+++ ENTRIES SHOWN +++
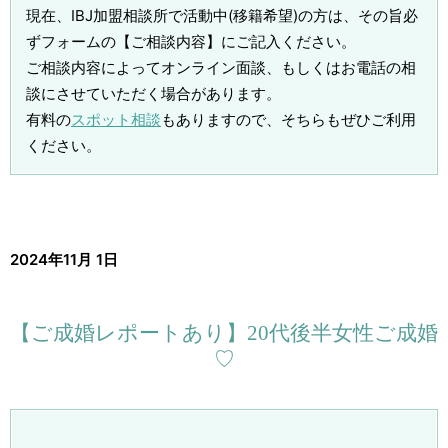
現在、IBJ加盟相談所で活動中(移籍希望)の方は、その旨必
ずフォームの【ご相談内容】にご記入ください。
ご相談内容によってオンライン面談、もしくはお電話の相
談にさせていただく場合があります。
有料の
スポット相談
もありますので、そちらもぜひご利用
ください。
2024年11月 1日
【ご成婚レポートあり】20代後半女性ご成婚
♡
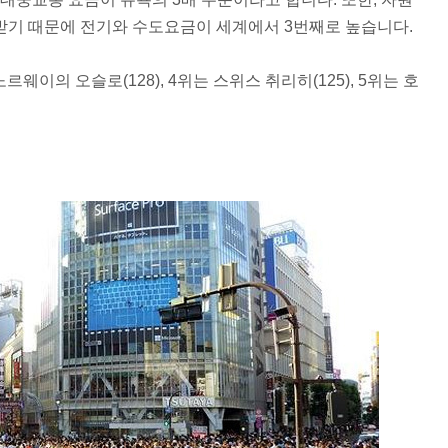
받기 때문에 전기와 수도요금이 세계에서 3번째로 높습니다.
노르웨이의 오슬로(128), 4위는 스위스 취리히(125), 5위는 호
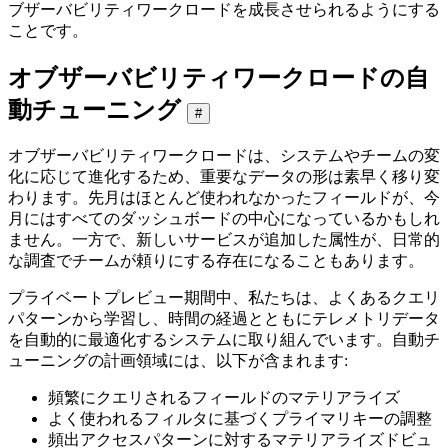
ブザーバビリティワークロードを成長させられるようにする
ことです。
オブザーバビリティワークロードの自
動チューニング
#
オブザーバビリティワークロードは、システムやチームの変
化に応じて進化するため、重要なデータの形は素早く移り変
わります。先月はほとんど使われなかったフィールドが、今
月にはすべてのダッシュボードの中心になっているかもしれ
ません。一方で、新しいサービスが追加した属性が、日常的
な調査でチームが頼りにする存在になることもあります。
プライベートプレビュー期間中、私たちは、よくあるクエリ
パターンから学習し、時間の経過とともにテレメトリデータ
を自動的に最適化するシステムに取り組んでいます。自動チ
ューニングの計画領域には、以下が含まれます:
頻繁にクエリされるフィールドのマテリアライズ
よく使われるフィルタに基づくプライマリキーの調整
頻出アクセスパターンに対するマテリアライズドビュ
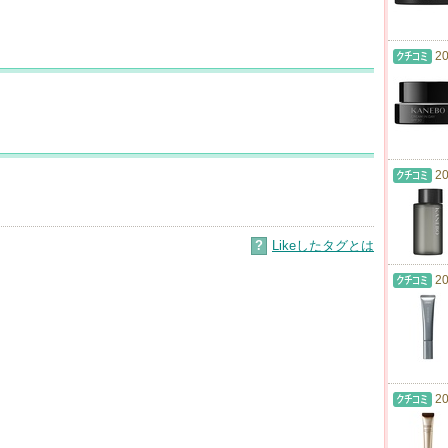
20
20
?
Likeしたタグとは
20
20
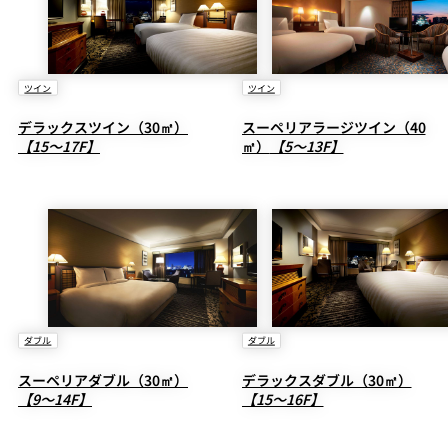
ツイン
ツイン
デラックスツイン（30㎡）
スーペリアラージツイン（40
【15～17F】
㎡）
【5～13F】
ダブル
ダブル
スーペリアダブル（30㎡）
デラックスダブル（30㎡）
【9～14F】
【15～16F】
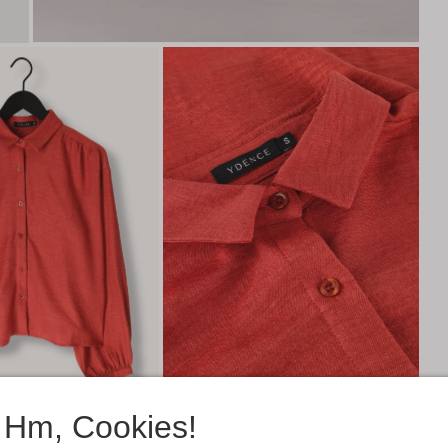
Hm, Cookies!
+++
All the records above need to be given again word for word. Skip the pictures.

# RESULT FOR THIS TASK
現在、IBJ加盟相談所で活動中(移籍希望)の方は、その旨必
ずフォームの【ご相談内容】にご記入ください。
ご相談内容によってオンライン面談、もしくはお電話の相
談にさせていただく場合があります。
有料の
スポット相談
もありますので、そちらもぜひご利用
ください。
2024年11月 1日
【ご成婚レポートあり】20代後半女性ご成婚
♡
받기 때문에 전기와 수도요금이 세계에서 3번째로 높습니다.
노르웨이의 오슬로(128), 4위는 스위스 취리히(125), 5위는 호
ブザーバビリティワークロードを成長させられるようにする
ことです。
オブザーバビリティワークロードの自
動チューニング
#
オブザーバビリティワークロードは、システムやチームの変
化に応じて進化するため、重要なデータの形は素早く移り変
わります。先月はほとんど使われなかったフィールドが、今
月にはすべてのダッシュボードの中心になっているかもしれ
ません。一方で、新しいサービスが追加した属性が、日常的
な調査でチームが頼りにする存在になることもあります。
プライベートプレビュー期間中、私たちは、よくあるクエリ
パターンから学習し、時間の経過とともにテレメトリデータ
を自動的に最適化するシステムに取り組んでいます。自動チ
ューニングの計画領域には、以下が含まれます:
頻繁にクエリされるフィールドのマテリアライズ
よく使われるフィルタに基づくプライマリキーの調整
頻出アクセスパターンに対するマテリアライズドビュ
20
20
?
Likeしたタグとは
20
20
ツイン
ツイン
デラックスツイン（30㎡）
スーペリアラージツイン（40
【15～17F】
㎡）
【5～13F】
ダブル
ダブル
スーペリアダブル（30㎡）
デラックスダブル（30㎡）
【9～14F】
【15～16F】
Hm, Cookies!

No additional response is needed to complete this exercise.